Exercise aim ▸ Only lines with the word "Camera" are needed; collect each of them from the listing below.

Data ▸
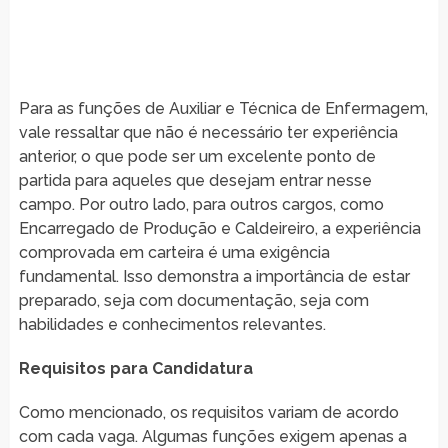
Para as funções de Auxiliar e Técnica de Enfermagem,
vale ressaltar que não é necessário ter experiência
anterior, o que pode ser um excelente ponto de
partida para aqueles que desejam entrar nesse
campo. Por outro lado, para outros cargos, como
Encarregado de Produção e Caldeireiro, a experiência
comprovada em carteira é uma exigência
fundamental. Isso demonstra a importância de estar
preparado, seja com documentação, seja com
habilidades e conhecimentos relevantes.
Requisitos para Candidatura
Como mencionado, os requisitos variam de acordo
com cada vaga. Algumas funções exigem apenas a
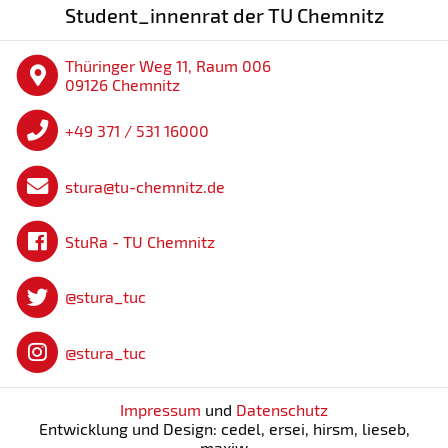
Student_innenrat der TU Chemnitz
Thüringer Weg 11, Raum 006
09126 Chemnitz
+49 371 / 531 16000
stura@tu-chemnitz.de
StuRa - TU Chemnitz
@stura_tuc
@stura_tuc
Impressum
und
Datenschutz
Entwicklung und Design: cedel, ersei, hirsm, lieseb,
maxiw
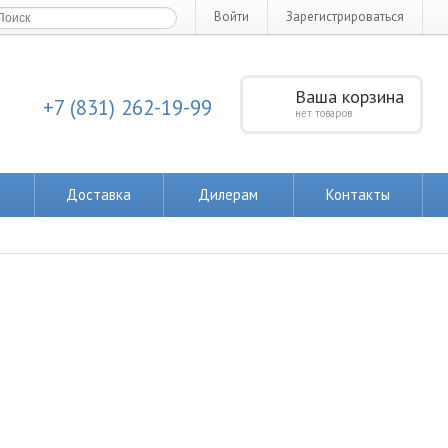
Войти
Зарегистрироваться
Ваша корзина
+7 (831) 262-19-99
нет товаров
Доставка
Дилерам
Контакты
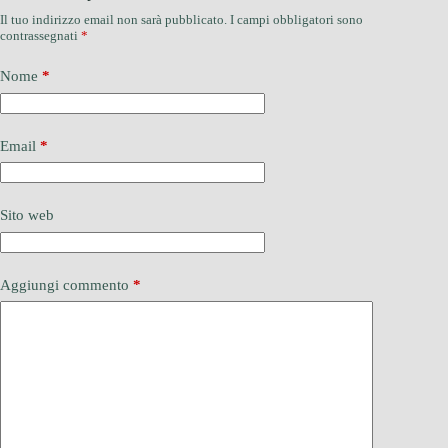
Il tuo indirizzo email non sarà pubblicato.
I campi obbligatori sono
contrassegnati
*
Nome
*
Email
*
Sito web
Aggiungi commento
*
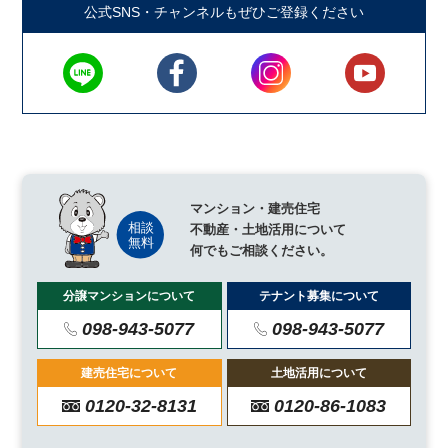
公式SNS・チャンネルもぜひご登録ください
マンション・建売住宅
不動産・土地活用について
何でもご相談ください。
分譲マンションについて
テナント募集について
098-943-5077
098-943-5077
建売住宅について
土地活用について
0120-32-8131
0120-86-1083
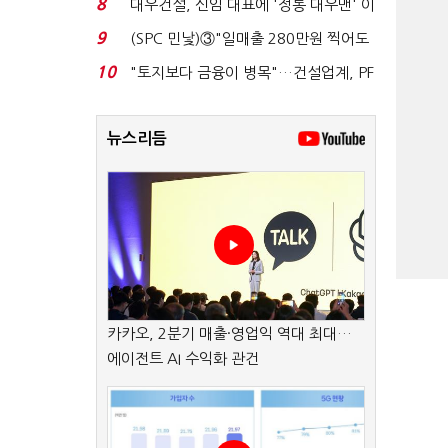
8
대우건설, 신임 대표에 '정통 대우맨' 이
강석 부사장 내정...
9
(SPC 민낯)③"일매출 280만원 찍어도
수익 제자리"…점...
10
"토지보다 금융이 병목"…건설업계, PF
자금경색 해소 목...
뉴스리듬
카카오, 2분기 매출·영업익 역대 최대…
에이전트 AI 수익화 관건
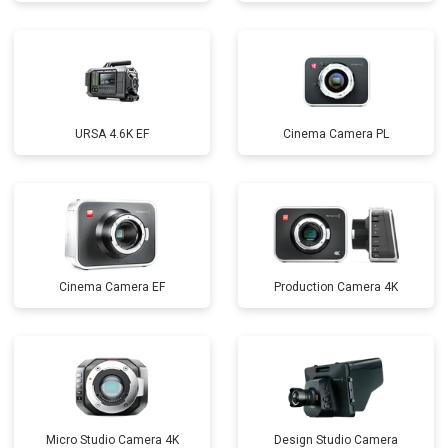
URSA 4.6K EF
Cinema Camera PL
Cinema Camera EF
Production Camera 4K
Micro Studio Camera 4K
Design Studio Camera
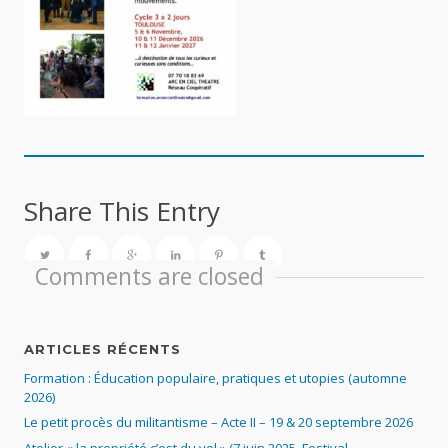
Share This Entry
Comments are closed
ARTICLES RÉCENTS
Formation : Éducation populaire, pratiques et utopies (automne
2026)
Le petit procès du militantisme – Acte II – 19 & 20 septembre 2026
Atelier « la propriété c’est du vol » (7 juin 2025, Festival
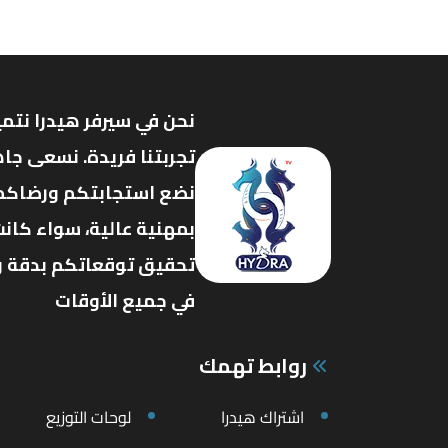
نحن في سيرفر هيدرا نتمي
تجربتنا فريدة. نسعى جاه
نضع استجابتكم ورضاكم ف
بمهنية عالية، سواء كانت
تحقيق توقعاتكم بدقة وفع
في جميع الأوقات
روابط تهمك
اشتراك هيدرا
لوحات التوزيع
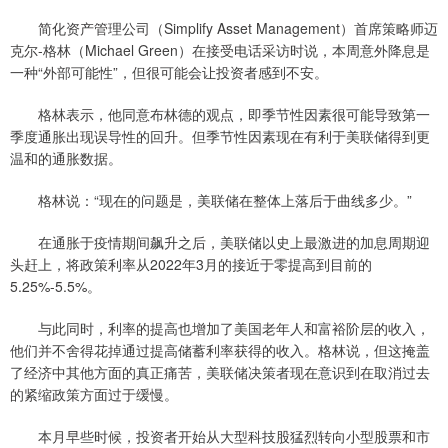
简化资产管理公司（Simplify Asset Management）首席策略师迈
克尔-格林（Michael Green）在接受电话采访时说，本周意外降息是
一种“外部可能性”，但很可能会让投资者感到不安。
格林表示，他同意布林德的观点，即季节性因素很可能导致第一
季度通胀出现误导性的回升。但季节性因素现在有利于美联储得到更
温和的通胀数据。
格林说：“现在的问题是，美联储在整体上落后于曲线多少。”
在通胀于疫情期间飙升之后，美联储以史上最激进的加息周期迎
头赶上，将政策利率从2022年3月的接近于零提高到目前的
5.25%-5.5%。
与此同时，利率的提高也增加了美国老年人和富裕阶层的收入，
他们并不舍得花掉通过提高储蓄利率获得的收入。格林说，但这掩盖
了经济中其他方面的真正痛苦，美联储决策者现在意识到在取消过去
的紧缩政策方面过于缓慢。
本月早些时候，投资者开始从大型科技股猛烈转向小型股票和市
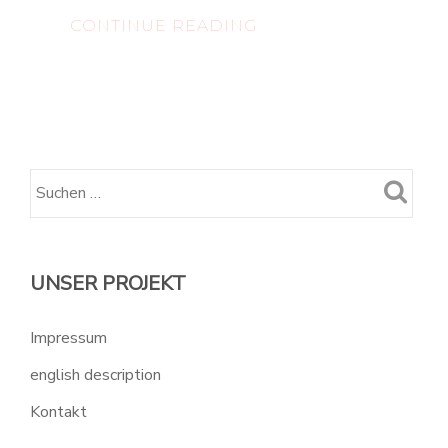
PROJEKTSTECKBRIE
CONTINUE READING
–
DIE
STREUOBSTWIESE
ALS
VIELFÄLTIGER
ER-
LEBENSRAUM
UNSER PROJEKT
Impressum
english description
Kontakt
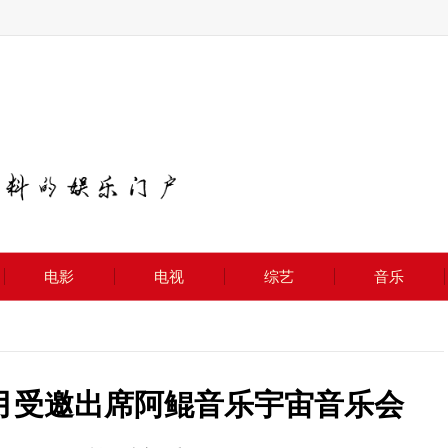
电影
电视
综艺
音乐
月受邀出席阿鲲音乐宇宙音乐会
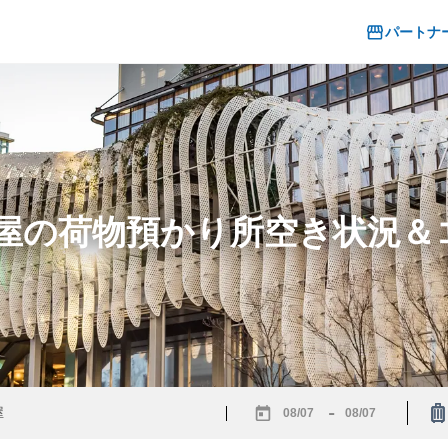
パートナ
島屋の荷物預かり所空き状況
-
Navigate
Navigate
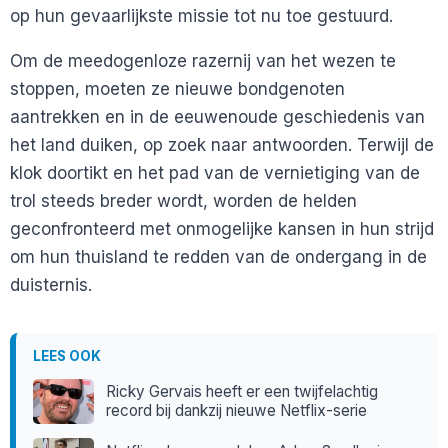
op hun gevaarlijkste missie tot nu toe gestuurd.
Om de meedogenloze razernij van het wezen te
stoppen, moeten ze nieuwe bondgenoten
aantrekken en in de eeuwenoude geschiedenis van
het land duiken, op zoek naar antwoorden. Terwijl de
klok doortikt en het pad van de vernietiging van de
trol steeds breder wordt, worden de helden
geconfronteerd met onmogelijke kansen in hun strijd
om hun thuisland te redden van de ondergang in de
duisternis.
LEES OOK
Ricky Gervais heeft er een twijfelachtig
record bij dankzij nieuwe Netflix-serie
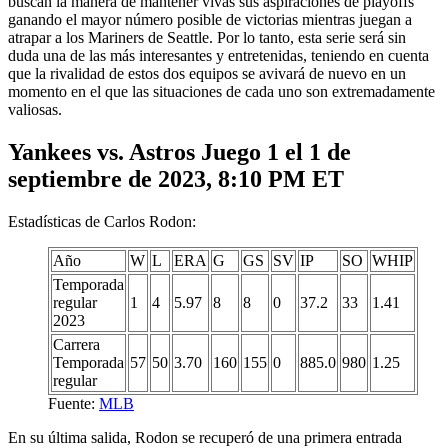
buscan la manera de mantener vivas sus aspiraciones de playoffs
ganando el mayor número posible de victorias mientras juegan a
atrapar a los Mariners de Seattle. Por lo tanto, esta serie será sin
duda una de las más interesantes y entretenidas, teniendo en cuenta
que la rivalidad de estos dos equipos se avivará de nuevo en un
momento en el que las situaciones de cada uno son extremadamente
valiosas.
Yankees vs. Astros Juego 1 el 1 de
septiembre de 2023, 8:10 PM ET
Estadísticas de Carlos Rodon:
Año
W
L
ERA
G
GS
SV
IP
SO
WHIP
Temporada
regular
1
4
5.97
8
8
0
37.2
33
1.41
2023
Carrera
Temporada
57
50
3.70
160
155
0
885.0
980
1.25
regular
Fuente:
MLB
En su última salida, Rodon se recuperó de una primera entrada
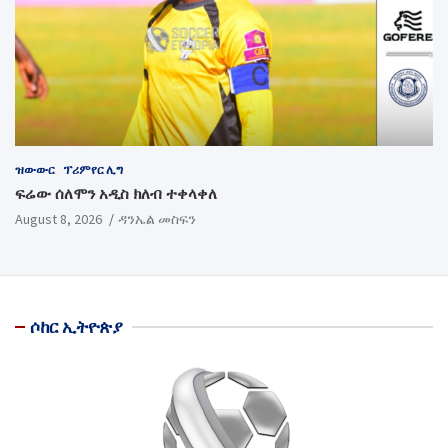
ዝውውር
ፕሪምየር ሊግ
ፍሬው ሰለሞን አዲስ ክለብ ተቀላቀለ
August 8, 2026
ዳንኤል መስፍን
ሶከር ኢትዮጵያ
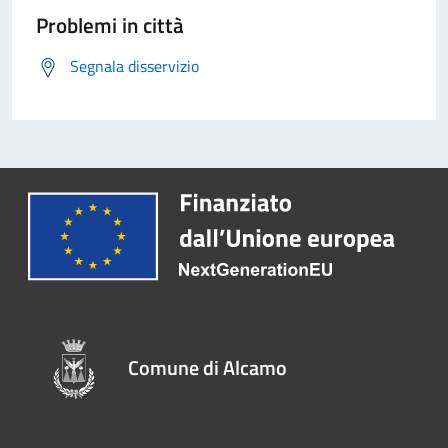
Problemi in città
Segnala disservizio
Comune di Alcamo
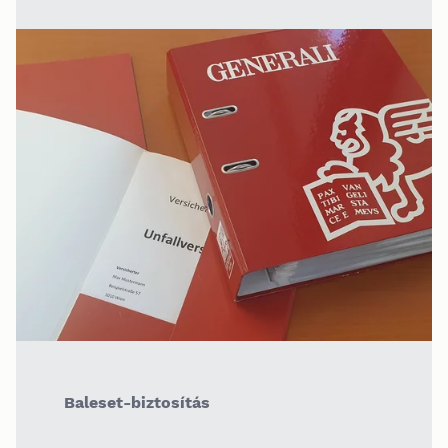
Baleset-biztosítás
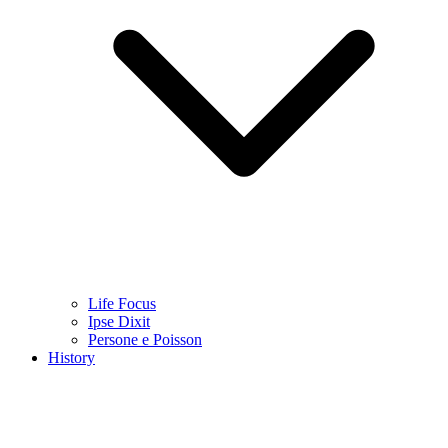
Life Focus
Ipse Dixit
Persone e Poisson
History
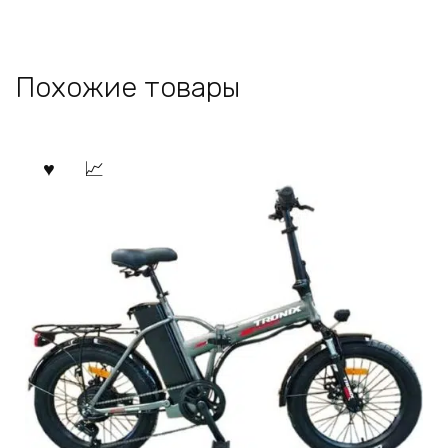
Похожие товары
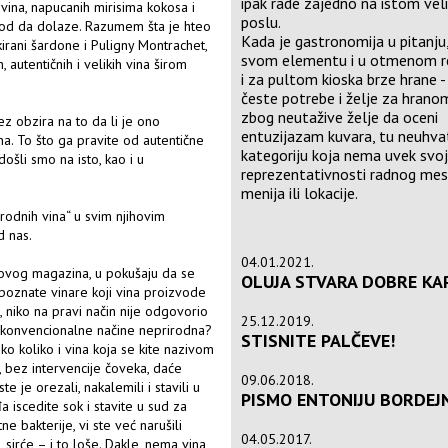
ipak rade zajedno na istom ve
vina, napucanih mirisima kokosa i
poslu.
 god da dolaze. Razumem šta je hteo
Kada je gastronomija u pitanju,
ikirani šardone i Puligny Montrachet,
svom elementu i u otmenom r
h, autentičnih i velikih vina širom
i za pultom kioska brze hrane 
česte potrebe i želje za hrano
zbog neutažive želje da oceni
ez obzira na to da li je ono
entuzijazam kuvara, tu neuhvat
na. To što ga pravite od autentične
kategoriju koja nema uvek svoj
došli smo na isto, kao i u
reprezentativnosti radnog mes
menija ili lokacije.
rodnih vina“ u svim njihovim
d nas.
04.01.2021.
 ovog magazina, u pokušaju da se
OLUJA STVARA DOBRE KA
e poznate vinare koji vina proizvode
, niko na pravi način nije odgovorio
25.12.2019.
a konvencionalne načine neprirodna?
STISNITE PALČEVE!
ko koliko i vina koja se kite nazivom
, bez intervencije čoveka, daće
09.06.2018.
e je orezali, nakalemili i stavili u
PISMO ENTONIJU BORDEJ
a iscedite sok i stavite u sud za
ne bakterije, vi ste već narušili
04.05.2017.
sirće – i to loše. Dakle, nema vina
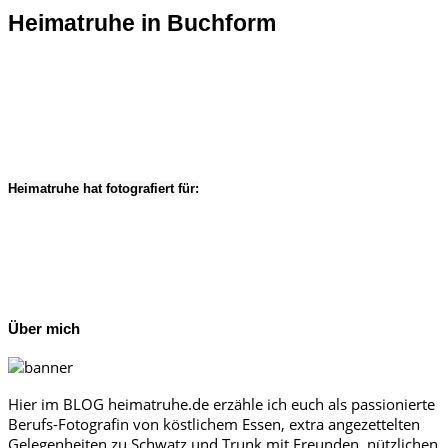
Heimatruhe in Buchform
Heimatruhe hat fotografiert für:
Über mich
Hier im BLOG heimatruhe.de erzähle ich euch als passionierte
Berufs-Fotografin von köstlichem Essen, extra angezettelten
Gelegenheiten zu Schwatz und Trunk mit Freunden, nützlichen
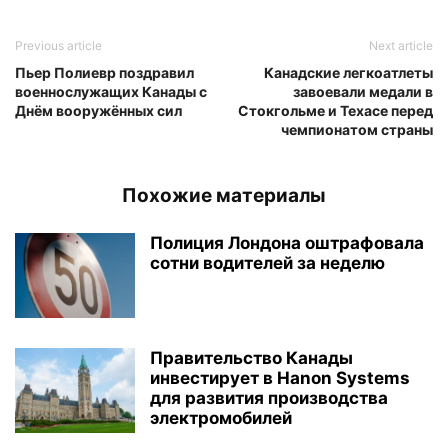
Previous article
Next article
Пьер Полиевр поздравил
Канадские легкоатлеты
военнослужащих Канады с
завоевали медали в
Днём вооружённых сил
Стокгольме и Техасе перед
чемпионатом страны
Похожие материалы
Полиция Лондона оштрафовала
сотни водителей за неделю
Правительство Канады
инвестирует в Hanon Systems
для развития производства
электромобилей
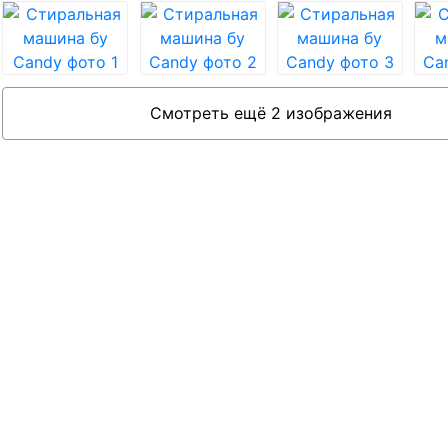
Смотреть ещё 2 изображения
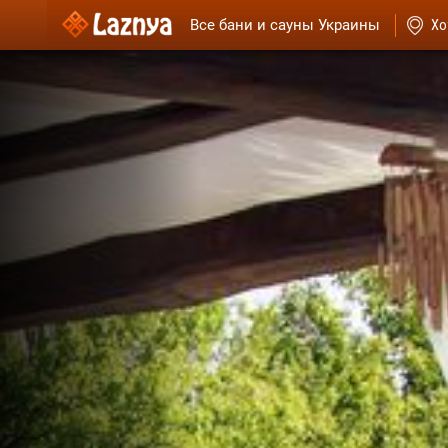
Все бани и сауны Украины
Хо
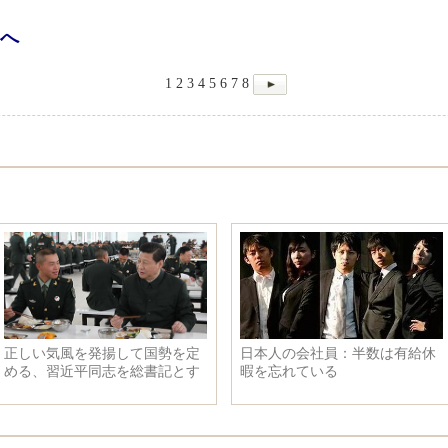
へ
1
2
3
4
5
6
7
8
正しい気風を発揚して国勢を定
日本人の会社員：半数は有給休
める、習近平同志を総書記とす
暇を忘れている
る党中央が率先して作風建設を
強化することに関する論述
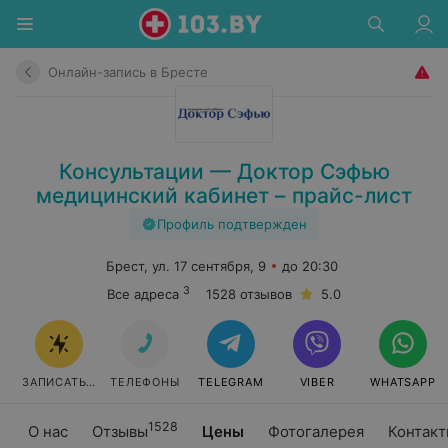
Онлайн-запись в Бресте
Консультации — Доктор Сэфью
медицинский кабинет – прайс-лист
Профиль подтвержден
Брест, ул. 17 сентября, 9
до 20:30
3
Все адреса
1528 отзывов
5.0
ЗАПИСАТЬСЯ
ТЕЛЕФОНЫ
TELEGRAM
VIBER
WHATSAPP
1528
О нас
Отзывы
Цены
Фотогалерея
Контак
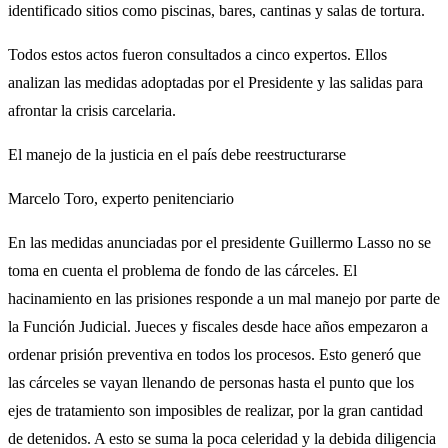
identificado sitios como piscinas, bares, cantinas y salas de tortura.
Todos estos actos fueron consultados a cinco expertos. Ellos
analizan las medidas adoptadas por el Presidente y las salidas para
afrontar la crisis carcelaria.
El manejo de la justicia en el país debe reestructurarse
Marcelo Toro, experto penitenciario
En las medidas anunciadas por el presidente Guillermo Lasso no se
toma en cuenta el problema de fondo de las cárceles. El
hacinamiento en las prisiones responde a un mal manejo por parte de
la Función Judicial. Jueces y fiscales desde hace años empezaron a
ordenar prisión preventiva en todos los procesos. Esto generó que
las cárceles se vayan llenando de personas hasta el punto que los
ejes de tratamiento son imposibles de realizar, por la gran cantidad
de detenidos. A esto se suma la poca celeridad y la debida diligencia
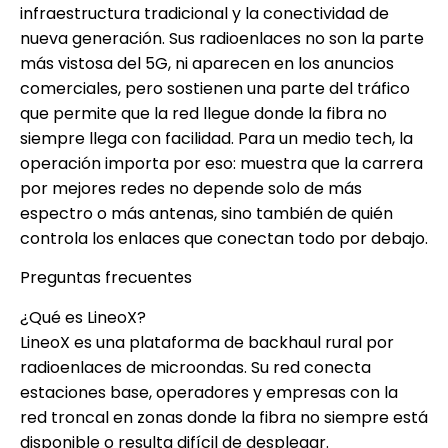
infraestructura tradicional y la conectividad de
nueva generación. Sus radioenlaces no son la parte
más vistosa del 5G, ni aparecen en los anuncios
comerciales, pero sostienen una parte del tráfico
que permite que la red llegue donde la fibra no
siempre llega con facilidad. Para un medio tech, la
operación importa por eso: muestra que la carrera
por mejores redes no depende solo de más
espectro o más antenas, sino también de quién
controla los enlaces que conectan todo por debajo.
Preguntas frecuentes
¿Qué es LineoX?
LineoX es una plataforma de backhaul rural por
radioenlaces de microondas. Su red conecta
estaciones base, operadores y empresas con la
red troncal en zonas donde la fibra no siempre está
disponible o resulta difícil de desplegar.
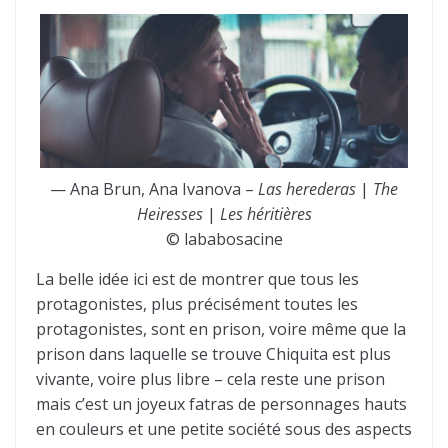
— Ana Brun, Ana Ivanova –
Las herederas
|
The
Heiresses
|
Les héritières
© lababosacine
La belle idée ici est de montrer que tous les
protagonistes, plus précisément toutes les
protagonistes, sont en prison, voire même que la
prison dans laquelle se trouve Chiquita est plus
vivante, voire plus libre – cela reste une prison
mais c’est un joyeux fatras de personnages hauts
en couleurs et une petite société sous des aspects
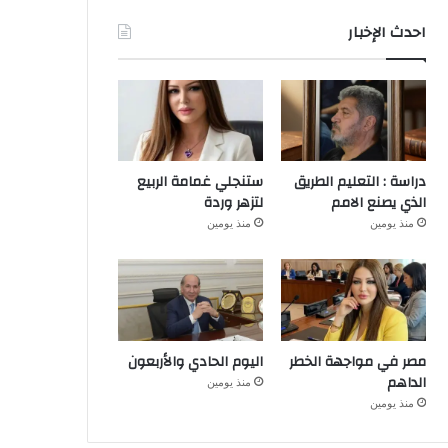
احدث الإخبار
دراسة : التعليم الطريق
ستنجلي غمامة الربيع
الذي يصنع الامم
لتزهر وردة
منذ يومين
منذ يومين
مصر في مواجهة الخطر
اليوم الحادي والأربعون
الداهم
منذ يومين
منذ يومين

Response area ▸
Cinema Camera PL
Cinema Camera EF
Production Camera 4K
Micro Studio Camera 4K
Design Studio Camera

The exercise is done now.